Gejala karena metastasis melalui aliran
getah bening :
Terjadi pembesaran kelenjar leher yang
terletak di bawah ujung planum mastoid, di belakang ungulus mandibula, medial
dari ujung bagian atas muskulus sternokleidomastoideum, bisa unilateal dan
bilateral.

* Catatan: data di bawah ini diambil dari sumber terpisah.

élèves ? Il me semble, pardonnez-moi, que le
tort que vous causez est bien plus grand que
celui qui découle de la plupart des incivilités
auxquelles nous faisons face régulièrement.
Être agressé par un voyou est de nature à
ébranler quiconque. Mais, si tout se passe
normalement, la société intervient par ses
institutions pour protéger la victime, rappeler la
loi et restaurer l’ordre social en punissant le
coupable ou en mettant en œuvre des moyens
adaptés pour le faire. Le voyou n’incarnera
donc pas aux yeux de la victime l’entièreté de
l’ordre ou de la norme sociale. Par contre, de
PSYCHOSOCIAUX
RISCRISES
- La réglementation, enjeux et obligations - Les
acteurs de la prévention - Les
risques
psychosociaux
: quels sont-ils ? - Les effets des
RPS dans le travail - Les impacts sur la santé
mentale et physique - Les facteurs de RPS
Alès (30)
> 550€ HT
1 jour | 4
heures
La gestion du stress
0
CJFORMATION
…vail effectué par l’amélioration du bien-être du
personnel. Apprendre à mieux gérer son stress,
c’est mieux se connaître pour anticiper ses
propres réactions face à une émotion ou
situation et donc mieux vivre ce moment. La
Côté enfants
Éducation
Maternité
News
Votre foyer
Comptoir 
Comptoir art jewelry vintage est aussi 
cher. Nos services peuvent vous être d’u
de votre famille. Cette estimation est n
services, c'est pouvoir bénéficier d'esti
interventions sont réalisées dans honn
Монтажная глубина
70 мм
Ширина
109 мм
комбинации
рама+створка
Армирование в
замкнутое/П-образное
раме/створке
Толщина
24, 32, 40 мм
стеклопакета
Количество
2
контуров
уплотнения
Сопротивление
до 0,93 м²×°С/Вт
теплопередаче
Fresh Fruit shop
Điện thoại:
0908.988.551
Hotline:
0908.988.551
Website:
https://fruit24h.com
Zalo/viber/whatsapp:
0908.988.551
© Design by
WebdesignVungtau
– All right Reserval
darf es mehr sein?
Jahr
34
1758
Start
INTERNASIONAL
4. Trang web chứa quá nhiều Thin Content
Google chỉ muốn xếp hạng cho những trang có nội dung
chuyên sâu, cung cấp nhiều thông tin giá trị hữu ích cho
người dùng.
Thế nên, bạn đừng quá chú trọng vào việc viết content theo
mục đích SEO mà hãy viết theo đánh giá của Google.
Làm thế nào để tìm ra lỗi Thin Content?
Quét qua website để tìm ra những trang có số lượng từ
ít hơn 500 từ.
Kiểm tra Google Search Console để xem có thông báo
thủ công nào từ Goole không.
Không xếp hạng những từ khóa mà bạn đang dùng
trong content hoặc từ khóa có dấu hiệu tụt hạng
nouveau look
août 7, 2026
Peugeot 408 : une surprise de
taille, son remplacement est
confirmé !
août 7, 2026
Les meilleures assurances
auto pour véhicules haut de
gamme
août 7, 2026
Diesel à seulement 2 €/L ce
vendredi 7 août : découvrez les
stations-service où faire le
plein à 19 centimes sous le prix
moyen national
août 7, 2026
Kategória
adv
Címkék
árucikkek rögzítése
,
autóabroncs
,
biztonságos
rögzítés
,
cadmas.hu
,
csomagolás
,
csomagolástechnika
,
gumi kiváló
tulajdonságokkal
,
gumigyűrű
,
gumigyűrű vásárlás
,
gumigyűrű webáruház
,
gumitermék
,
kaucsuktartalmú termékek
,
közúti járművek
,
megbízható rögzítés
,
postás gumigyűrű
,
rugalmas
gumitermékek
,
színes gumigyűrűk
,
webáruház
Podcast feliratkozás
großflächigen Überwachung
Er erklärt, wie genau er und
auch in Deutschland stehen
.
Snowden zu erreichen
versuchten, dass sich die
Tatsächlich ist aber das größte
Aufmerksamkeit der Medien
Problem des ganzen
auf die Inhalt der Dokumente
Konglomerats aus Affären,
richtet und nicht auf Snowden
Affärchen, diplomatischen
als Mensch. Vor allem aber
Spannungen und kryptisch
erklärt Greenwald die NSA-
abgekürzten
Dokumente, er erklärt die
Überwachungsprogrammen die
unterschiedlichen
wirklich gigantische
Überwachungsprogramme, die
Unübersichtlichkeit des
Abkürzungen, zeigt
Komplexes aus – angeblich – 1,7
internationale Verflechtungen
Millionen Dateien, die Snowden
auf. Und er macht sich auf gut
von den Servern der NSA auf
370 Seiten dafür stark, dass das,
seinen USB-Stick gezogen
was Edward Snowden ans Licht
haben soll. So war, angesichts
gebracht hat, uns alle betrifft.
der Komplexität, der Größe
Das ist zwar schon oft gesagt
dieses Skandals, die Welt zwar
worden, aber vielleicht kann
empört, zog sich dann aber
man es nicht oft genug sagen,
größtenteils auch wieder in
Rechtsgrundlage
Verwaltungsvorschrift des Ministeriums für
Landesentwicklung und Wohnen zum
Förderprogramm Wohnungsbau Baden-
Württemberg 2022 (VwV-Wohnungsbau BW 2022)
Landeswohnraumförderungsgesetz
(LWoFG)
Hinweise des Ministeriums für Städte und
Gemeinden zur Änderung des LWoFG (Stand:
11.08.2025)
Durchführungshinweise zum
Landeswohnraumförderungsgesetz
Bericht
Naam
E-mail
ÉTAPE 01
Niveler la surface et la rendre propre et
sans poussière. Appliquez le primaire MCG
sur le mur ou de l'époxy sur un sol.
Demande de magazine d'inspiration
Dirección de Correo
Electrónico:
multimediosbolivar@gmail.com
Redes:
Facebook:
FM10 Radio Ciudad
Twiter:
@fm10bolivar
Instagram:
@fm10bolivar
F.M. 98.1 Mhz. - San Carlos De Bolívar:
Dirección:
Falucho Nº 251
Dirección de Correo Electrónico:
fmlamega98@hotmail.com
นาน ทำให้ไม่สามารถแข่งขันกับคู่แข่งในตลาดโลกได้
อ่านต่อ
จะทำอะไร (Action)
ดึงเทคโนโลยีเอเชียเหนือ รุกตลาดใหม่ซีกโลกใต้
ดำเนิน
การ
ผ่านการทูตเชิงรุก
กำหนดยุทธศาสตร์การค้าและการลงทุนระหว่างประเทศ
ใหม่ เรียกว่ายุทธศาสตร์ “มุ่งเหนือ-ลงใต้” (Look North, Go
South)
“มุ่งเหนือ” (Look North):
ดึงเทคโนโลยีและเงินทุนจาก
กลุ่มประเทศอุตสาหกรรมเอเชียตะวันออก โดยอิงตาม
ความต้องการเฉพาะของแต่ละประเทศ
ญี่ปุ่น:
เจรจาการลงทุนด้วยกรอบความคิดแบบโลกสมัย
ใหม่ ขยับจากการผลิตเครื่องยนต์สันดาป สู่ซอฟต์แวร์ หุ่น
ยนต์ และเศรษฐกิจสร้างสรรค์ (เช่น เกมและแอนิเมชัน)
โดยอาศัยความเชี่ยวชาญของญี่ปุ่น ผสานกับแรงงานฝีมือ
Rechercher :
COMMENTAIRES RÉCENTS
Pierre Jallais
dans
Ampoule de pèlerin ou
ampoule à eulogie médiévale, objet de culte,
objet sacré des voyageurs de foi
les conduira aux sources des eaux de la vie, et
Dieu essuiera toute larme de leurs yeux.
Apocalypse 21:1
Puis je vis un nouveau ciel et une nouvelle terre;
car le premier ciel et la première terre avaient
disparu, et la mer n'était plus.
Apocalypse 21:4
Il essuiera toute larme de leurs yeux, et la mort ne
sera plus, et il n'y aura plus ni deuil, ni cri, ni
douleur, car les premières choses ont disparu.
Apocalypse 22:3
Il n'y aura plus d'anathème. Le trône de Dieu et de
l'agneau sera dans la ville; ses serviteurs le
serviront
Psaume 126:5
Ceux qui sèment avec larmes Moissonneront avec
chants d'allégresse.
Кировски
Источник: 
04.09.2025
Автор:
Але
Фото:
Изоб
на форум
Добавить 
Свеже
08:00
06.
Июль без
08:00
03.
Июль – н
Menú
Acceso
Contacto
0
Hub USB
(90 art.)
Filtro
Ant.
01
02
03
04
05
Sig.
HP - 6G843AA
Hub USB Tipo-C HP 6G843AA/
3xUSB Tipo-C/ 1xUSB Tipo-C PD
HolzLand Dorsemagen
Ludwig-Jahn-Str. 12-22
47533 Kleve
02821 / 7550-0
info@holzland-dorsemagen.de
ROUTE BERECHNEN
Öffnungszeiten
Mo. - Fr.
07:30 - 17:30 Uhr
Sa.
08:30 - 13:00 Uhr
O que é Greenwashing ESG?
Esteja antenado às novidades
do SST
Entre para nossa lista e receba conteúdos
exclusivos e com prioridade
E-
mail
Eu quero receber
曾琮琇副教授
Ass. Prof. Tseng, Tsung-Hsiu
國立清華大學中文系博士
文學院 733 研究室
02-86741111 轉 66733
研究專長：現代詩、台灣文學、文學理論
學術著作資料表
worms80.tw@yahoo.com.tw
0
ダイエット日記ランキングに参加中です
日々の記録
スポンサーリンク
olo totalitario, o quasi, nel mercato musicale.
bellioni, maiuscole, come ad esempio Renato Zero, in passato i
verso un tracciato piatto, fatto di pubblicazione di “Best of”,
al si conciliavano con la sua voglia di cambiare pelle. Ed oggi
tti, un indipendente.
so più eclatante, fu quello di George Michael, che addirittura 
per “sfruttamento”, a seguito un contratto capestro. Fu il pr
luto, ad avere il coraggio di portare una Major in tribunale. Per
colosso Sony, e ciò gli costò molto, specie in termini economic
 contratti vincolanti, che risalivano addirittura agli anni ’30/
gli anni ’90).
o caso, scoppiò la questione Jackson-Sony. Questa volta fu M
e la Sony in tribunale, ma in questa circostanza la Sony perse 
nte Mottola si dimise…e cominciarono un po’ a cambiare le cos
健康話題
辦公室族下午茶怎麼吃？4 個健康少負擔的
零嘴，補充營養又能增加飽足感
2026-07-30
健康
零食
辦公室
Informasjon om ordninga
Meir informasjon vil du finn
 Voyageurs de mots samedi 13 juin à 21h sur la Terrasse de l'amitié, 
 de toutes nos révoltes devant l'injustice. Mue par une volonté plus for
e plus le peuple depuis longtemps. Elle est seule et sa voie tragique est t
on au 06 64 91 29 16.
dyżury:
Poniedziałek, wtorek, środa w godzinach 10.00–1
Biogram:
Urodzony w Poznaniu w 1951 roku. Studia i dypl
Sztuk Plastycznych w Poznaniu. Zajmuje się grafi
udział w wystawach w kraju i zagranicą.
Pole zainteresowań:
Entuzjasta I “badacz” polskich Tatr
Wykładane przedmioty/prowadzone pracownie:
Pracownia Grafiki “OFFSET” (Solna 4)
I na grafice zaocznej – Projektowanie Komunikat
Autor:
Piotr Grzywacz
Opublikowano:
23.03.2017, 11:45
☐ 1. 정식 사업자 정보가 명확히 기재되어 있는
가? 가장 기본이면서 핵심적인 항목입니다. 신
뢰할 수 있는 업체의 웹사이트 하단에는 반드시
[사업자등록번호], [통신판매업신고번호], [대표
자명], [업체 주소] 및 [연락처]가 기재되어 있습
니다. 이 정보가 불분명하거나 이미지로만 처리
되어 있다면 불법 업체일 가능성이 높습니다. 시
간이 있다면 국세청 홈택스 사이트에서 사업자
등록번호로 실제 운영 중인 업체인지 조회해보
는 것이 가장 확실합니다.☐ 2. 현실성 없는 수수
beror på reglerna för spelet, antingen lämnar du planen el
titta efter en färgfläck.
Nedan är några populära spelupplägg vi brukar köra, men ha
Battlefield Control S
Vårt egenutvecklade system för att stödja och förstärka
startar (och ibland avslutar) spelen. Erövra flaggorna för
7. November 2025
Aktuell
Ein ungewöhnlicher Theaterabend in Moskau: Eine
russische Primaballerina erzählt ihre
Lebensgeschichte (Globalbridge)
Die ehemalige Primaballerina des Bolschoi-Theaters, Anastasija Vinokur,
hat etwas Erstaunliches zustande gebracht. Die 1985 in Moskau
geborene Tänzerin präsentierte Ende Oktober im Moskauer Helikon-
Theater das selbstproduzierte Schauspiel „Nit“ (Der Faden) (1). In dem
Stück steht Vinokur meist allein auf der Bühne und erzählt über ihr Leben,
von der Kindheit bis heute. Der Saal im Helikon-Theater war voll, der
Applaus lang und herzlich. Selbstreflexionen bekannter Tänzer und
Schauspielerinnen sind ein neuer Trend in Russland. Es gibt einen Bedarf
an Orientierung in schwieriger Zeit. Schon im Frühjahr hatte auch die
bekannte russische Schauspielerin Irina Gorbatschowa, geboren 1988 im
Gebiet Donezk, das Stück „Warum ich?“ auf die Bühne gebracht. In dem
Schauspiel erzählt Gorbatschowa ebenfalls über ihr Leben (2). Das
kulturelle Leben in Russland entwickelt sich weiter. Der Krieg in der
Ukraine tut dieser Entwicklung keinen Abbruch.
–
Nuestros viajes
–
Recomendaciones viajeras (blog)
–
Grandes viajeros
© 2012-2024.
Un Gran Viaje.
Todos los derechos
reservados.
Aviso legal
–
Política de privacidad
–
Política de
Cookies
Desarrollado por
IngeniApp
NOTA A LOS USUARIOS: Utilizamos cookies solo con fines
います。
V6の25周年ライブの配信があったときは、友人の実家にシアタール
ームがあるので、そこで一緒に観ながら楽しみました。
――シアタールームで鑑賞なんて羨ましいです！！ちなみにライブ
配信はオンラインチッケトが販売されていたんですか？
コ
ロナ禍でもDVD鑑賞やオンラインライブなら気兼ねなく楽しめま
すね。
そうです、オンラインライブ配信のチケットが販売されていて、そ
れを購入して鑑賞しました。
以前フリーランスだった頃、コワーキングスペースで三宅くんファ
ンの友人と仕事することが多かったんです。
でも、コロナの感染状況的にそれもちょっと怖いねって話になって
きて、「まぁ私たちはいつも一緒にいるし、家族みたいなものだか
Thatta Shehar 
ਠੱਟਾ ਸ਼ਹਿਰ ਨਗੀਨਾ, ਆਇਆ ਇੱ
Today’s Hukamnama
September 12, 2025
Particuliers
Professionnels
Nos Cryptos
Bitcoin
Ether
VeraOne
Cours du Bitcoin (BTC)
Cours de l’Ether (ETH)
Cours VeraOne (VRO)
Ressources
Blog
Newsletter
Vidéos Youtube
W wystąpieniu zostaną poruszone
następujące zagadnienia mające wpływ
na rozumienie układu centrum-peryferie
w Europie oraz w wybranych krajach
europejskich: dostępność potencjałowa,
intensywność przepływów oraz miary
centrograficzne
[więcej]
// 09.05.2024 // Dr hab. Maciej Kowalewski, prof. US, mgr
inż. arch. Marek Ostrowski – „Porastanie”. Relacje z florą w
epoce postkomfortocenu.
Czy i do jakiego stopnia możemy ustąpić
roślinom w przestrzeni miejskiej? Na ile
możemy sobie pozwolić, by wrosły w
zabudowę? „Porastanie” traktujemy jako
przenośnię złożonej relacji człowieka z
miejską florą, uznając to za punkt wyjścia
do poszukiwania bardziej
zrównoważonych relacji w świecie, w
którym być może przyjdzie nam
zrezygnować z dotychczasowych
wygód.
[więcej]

Pembesaran
ini di sebut tumor colli.
d.
Gejala karena metastasis melalui aliran
darah :
Akan terjadi metastasis jauh yaitu
paru-paru, ginjal, limpa, tulang dan sebagainya.
Gejala di atas
dapat dibedakan antara :
I.
Gejala Dini :
Merupakan gejala yang dapat timbul
waktu tumor masih tumbuh dalam batas-batas nasofaring, jadi berupa gejala
setempat yang disebabkan oleh tumor primer (gejala-gejala hidung dan
gejala-gejala telinga seperti di atas).
II.
Gejala Lanjut :
Merupakan gejala yang dapat timbul
oleh karena tumor telah tumbuh melewati batas nasofaring, baik berupa
metastasis ataupun infiltrasi dari tumor.
Sebagai pedoman
:
Ingat akan
adanya tumor ganas nasofaring bila dijumpai TRIAS :
1.
Tumor colli, gejala telinga, gejala
hidung.
2.
Tumor colli, gejala intrakranial
(syaraf dan mata), gejala hidung dan telinga.
3.
Gejala Intrakranial, gejala hidung dan
telinga.
G. PEMERIKSAAN
DIAGNOSTIK
1. Pemeriksaan Fisik
A
Inspeksi : Wajah, mata, rongga mulut dan leher.
A
Pemeriksaan THT:
-
Otoskopi : Liang telinga, membran timpani.
-
Rinoskopia anterior :
Pada tumor endofilik tak jelas kelainan
di rongga hidung, mungkin hanya banyak sekret.
Pada tumor
eksofilik, tampak tumor di bagian belakang rongga hidung, tertutup sekret
mukopurulen, fenomena palatum mole negatif.
-
Rinoskopia posterior :
Pada tumor
indofilik tak terlihat masa, mukosa nasofaring tampak agak menonjol, tak rata
dan paskularisasi meningkat.
Pada tumor
eksofilik tampak masa kemerahan.
-
Faringoskopi dan laringoskopi :
Kadang faring menyempit karena penebalan
jaringan retrofaring; reflek muntah dapat menghilang.
2. Pemeriksaan Penunjang
a.
Pemeriksaan CT-Scan daerah
kepala dan leher untuk mengetahui keberadaan tumor sehingga tumor primer yang
tersembunyi pun akan ditemukan.
- Pemeriksaan Serologi IgA anti EA dan IgA anti VCA
untuk mengetahui infeksi virus E-B.
- Untuk diagnosis pasti ditegakkan dengan Biopsi
nasofaring dapat dilakukan dengan dua cara yaitu dari hidung dan mulut.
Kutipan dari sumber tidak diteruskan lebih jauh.